Closed elizabethmcd closed 1 year ago
I have fixed the channel input for sourmash gather
and sourmash taxonomy annotate
so that all databases that are input to a CSV are run at the same time for each sample. The first part is addressed by fixing the test-datasets repo to include sourmash databases that are small and do hit against the samples (in this case they hit against the reads but not the assemblies in some cases, so I've also changed to control for that), in this PR: https://github.com/Arcadia-Science/test-datasets/pull/21. The second part is addressed by reading in the CSV and using the .collect()
and .toList()
methods.
I've added in more comments to make it clear why I have things set up the way I do and that they do work in the intended ways
This pull request adds support for
sourmash gather
by requiring an input CSV listing the paths to the gather databases and corresponding lineage CSV files.

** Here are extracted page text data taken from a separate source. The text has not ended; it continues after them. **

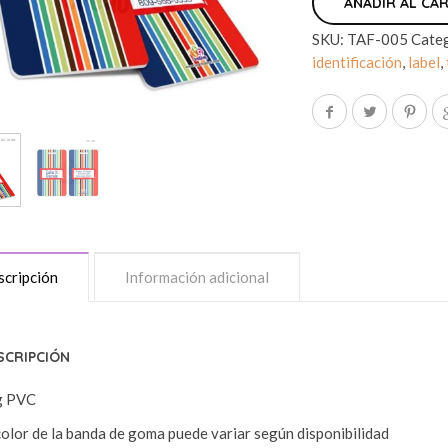
AÑADIR AL CA
SKU:
TAF-005
Cate
identificación
,
label
,
cripción
Información adicional
SCRIPCIÓN
g PVC
color de la banda de goma puede variar según disponibilidad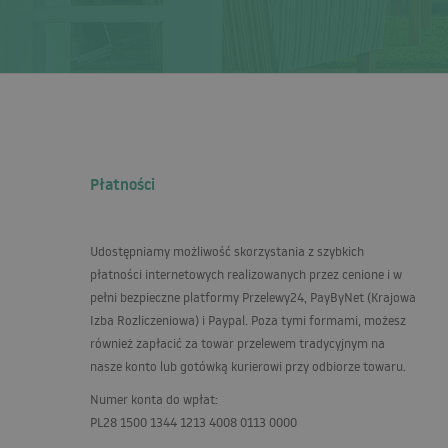
Płatności
Udostępniamy możliwość skorzystania z szybkich
płatności internetowych realizowanych przez cenione i w
pełni bezpieczne platformy Przelewy24, PayByNet (Krajowa
Izba Rozliczeniowa) i Paypal. Poza tymi formami, możesz
również zapłacić za towar przelewem tradycyjnym na
nasze konto lub gotówką kurierowi przy odbiorze towaru.
Numer konta do wpłat:
PL28 1500 1344 1213 4008 0113 0000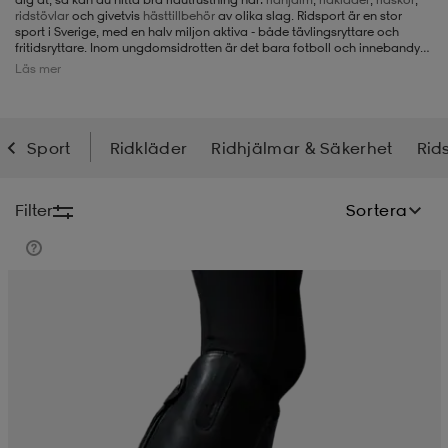
ridstövlar
och givetvis
hästtillbehör
av olika slag. Ridsport är en stor
sport i Sverige, med en halv miljon aktiva - både tävlingsryttare och
-BH
ngsskor
öjor & skjortor
ngsskor
ingsskor
fritidsryttare. Inom ungdomsidrotten är det bara fotboll och innebandy
som är större och ridsport är också en viktig och mycket uppskattad
Läs mer
aktivitet för personer med funktionsnedsättning. Så se över din
ridgarderob och ditt stallförråd - här finns bra utrustning för alla som
sysslar med ridsport.
ar
ingsskor
n
ingsskor
ts & toppar
or
Sport
Ridkläder
Ridhjälmar & Säkerhet
Rids
n
kor
kor
öjor & skjortor
usskor
Filter
Sortera
öjor & skjortor
skor
r
skor
n
tskor
 & klänningar
or
r & pannband
or
 & klänningar
-/Tennisskor
r
andy-/Handbollsskor
kar & vantar
andy-/Handbollsskor
ller
ler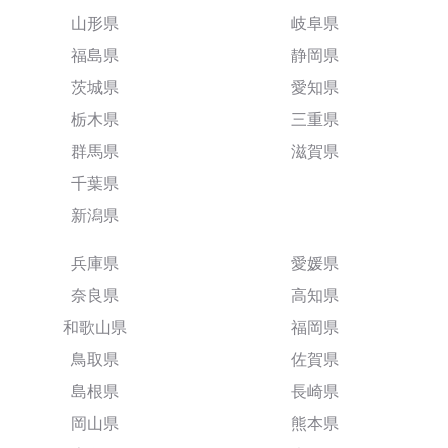
山形県
岐阜県
福島県
静岡県
茨城県
愛知県
栃木県
三重県
群馬県
滋賀県
千葉県
新潟県
兵庫県
愛媛県
奈良県
高知県
和歌山県
福岡県
鳥取県
佐賀県
島根県
長崎県
岡山県
熊本県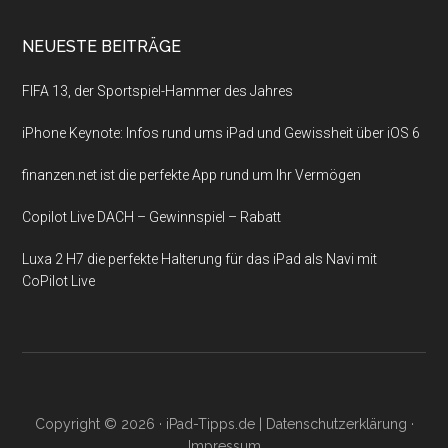
NEUESTE BEITRÄGE
FIFA 13, der Sportspiel-Hammer des Jahres
iPhone Keynote: Infos rund ums iPad und Gewissheit über iOS 6
finanzen.net ist die perfekte App rund um Ihr Vermögen
Copilot Live DACH – Gewinnspiel – Rabatt
Luxa 2 H7 die perfekte Halterung für das iPad als Navi mit
CoPilot Live
Copyright © 2026 ·
iPad-Tipps.de
|
Datenschutzerklärung
·
Impressum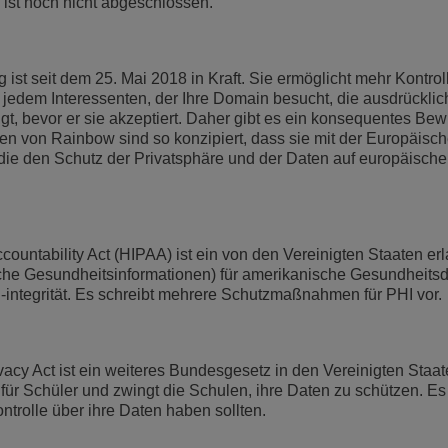
 ist noch nicht abgeschlossen.
st seit dem 25. Mai 2018 in Kraft. Sie ermöglicht mehr Kontroll
edem Interessenten, der Ihre Domain besucht, die ausdrücklic
gt, bevor er sie akzeptiert. Daher gibt es ein konsequentes Bew
ngen von Rainbow sind so konzipiert, dass sie mit der Europäisc
die den Schutz der Privatsphäre und der Daten auf europäisch
ccountability Act (HIPAA) ist ein von den Vereinigten Staaten e
che Gesundheitsinformationen) für amerikanische Gesundheitsdi
-integrität. Es schreibt mehrere Schutzmaßnahmen für PHI vor.
acy Act ist ein weiteres Bundesgesetz in den Vereinigten Staa
ür Schüler und zwingt die Schulen, ihre Daten zu schützen. Es
ntrolle über ihre Daten haben sollten.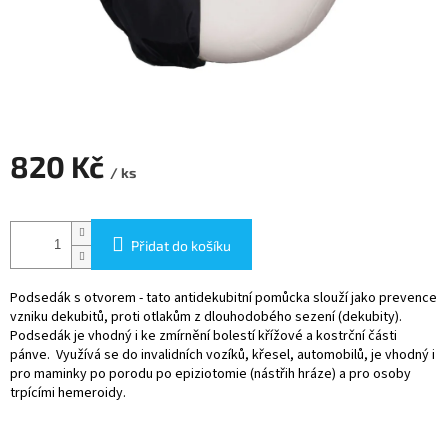
820 Kč
/ ks
Měrná
cena:
Přidat do košíku
Podsedák s otvorem - tato antidekubitní pomůcka slouží jako prevence
vzniku dekubitů, proti otlakům z dlouhodobého sezení (dekubity).
Podsedák je vhodný i ke zmírnění bolestí křížové a kostrční části
pánve. Využívá se do invalidních vozíků, křesel, automobilů, je vhodný i
pro maminky po porodu po epiziotomie (nástřih hráze) a pro osoby
trpícími hemeroidy.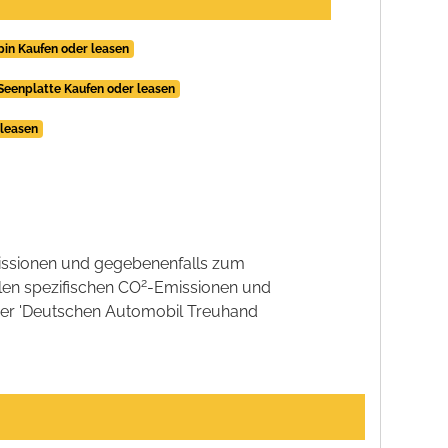
pin Kaufen oder leasen
Seenplatte Kaufen oder leasen
 leasen
ssionen und gegebenenfalls zum
2
llen spezifischen CO
-Emissionen und
 der 'Deutschen Automobil Treuhand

I have not added full support fortaxannotate
just yet although it is added and commented out, because I need to find a test gather database that has some sort of matches to my test samples to ensure that that's working properly.It sets up the gather channels so that each sample-database pair runs separately, although
sourmash gather
can take a list of all the databases which could make the output easier to deal with. I couldn't figure out how to cleanly handle this as input while tracking what databases were ran, so the CSV input and splitting into different channels was the way I went.The test CI workflows should work as I put the sourmash k31 viral database in the Arcadia-Science/test-datasets repo as this was the smallest thing I could think to work with, the other option would be the contamination database we use in the seqqc workflow but I'm not sure if there's a lineage CSV for that? All TBD and would appreciate any and all feedback as I had to do quite a bit of trial and error to try to best figure out how to configure this.